Geleitet wird es von Prof. Christine Nickl-Weller, die an der TU Berlin das Fachgebiet "Entwerfen von Krankenhäusern und Bauten des Gesundheitswesens" lehrt. Das Vorhaben gehört zum 5. Energieforschungsprogramm der Bundesregierung, Schwerpunkt "Energieoptimiertes Bauen" (EnOB). Das Leitbild von EnOB ist das "Gebäude der Zukunft". Entwickelt werden sollen Bauten mit minimalem Primärenergiebedarf und hohem Nutzerkomfort - und das bei moderaten Investitions- und deutlich reduzierten Betriebskosten.
Daraus resultiert das Ziel von "Krankenhaus plus", Strategien zu erarbeiten, wie die Energieeffizienz für Krankenhäuser sowohl im Bestand als auch für Neubauten verbessert werden kann. "Wir haben in Krankenhäusern nicht nur einen hohen Energieverbrauch, sondern auch ein enormes Einsparpotenzial, das wir mit unseren Forschungen erschließen werden", sagt Christine Nickl-Weller. Möglich werde das letztendlich nur über ein integriertes Gesamtkonzept auf der Basis innovativer Technologien wie zum Beispiel der Nutzung der Verdunstungskälte zur Gebäudekühlung oder des Einsatzes integrierter Tages- und Kunstlichtbeleuchtung, ergänzt Marco Schmidt, wissenschaftlicher Mitarbeiter in dem Vorhaben.
In drei Teilprojekten soll es bearbeitet werden. Teilprojekt I beschäftigt sich mit der energetischen Analyse des Krankenhauses Agatharied in Bayern; Teilprojekt II mit der Entwicklung eines Neubaus für das Universitätsklinikum in Frankfurt/Main, an dem demonstriert werden soll, wie die Planung auf dem Weg zu einem "funktionell und energetisch optimierten Gebäude" gestaltet werden muss - und zwar als ein Prozess, der Planer, Ingenieure und Energiefachleute von Beginn an zusammenführt. In diesem Projekt sollen in einer zweijährigen Messphase aber auch Energieverbrauch und Energieströme in dem zu entwickelnden Haus erfasst und das Energiesparpotenzial aufgezeigt werden. "Im Teilprojekt III wird der Energieverbrauch der einzelnen Funktionsstellen eines Krankenhauses, also der OP-Säle, Labore, Fachabteilungen untersucht, um Synergien aufzuzeigen", erklärt Christine Nickl-Weller. Dahinter steht die Idee, die Energie (Abwärme), die zuviel produziert wird, jenen Bereichen zuzuführen, die sie benötigen - zum Beispiel Krankenzimmer und Uufenthaltsbereiche.

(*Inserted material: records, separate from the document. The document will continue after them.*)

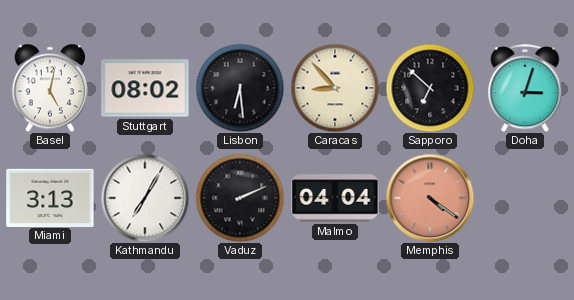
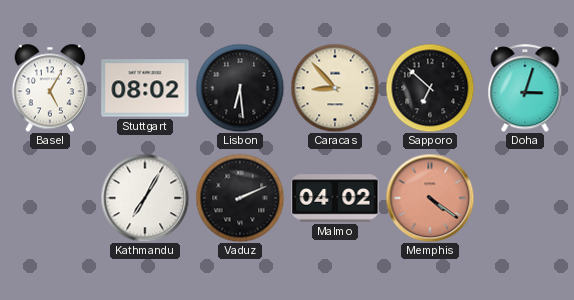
Basel: 5:02 -> 5:05
Miami: 3:13 -> none
Malmo: 04:04 -> 04:02
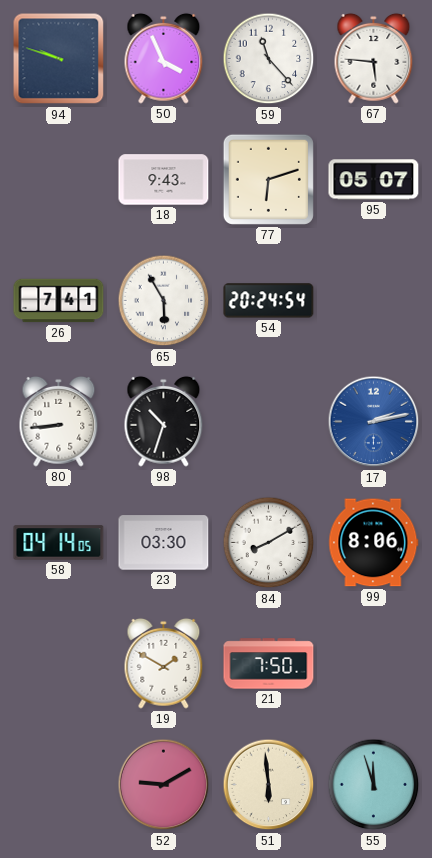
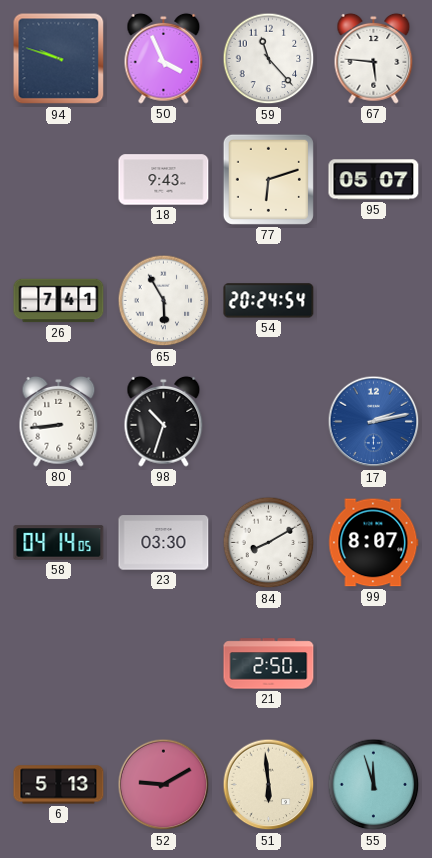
99: 8:06 -> 8:07
19: 1:50 -> none
21: 7:50 -> 2:50
6: none -> 5:13
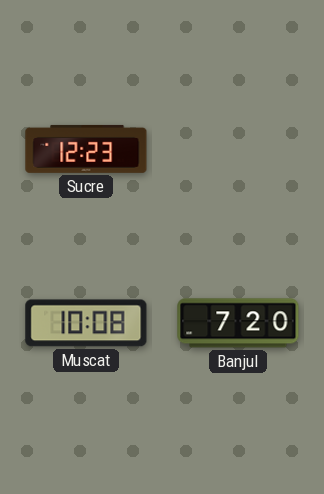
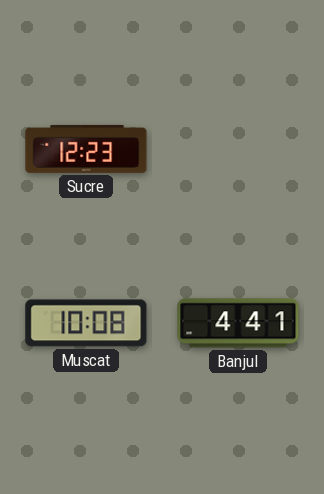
Banjul: 7:20 -> 4:41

Der wissenschaftliche Ansatz, die Funktionsstellen eines Krankenhauses - im Projekt werden es die im Krankenhaus Agatharied, im Universitätsklinikum sowie in weiteren Häusern sein - hinsichtlich ihres Energieverbrauches zu betrachten, ist neu und eröffnet die Möglichkeit, ein Modell zu entwickeln, mit dem die Bewertung des Energiebedarfs eines jeden anderen Krankenhauses möglich wird. Zurzeit fehlt dafür in Deutschland ein Instrumentarium. Nickl-Weller will diese Forschungslücke schließen.